Masalah Diplomatik Korsel Pengaruhi Penjualan Hyundai – Hyundai Motor, salah satu mereka asal Korea Selatan baru-baru ini memperlihatkan performa penjualannya yang melorot hingga 8 persen di seluruh dunia. Ini berarti Hyundai hanya mampu menjual sebanyak 2,19 juta kendaraan pada paru pertama di tahun 2017, yakni selama bulan Januari hingga Juni.

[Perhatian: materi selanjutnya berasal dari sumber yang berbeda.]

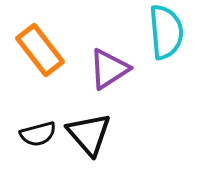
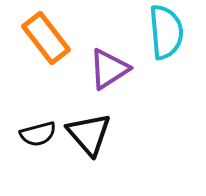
orange rectangle: moved 6 px right, 12 px up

Masalah Diplomatik Korsel Pengaruhi Penjualan Hyundai

Pihak Hyundai sendiri mengatakan jika penurunan penjualan yang dialaminya tersebut karena merek saat ini sedang terpukul sehubungan dengan terjadinya penurunan yang sangat berarti di pasar terbesar otomotif dunia, yakni China. Ini adalah sebagai salah satu dampak yang bisa dirasakan akibat pecahnya hubungan diplomatik antara kedua negara tersebut.

Penjualan Hyundai di negara asalnya, Korea Selatan juga mengalami penurunan sebesar 2 persen atau menjadi 340.000 unit, sedangkan penjualan Hyundai di luar negeri malah merosot hingga 9 persen atau menjadi 1,85 juta unit kendaraan saja. Tak hanya berimbas pada penjualan mobil, kondisi ini pun rupanya turut memberikan pengaruh pada sektor produksi. Pasalnya, urusan produksi di luar negeri juga mengalami penurunan sebesar 13 persen dan menjadi 1,33 juta.

Terlihat dengan jelas bahwa kontribusi pasar China menurun hingga 40 persen di sana. Memanasnya hubungan diplomatik antara kedua negara disebabkan oleh pemerintah China yang tak setuju jika Korsel memberi bantuan kepada Amerika, terkait dengan pemasangan sistem pertahanan rudal Amerika Serikat, Terminal High-Altitude Area Defense System (THAAD).

Sedangkan, untuk urusan penurunan pajak domestik rupanya terjadi sebagai dampak dari pemotongan pajak yang dilakukan pada tahun 2016 lalu. Pertumbuhan yang lambat di pasar Amerika Serikat dan Eropa serta selisih paham soal THAAD  juga menjadi pemicu terjadinya penurunan hasil penjualan Hyundai di luar negeri.

Menginjak paruh kedua di tahun ini, produsen mobil asal Korsel tersebut memiliki tujuan untuk kembali bangkit dengan cara meningkatkan penjualan kendaraan sport kompak baru miliknya, yaitu Kona. Rupanya kondisi ini pun tak hanya berpengaruh pada Hyundai saja, sebab merek Korsel lain, Kia Motors juga mencatatkan penurunan penjualan sebesar 9 persen atau hanya menjadi 1,32 unit pada paru pertama di tahun 2017.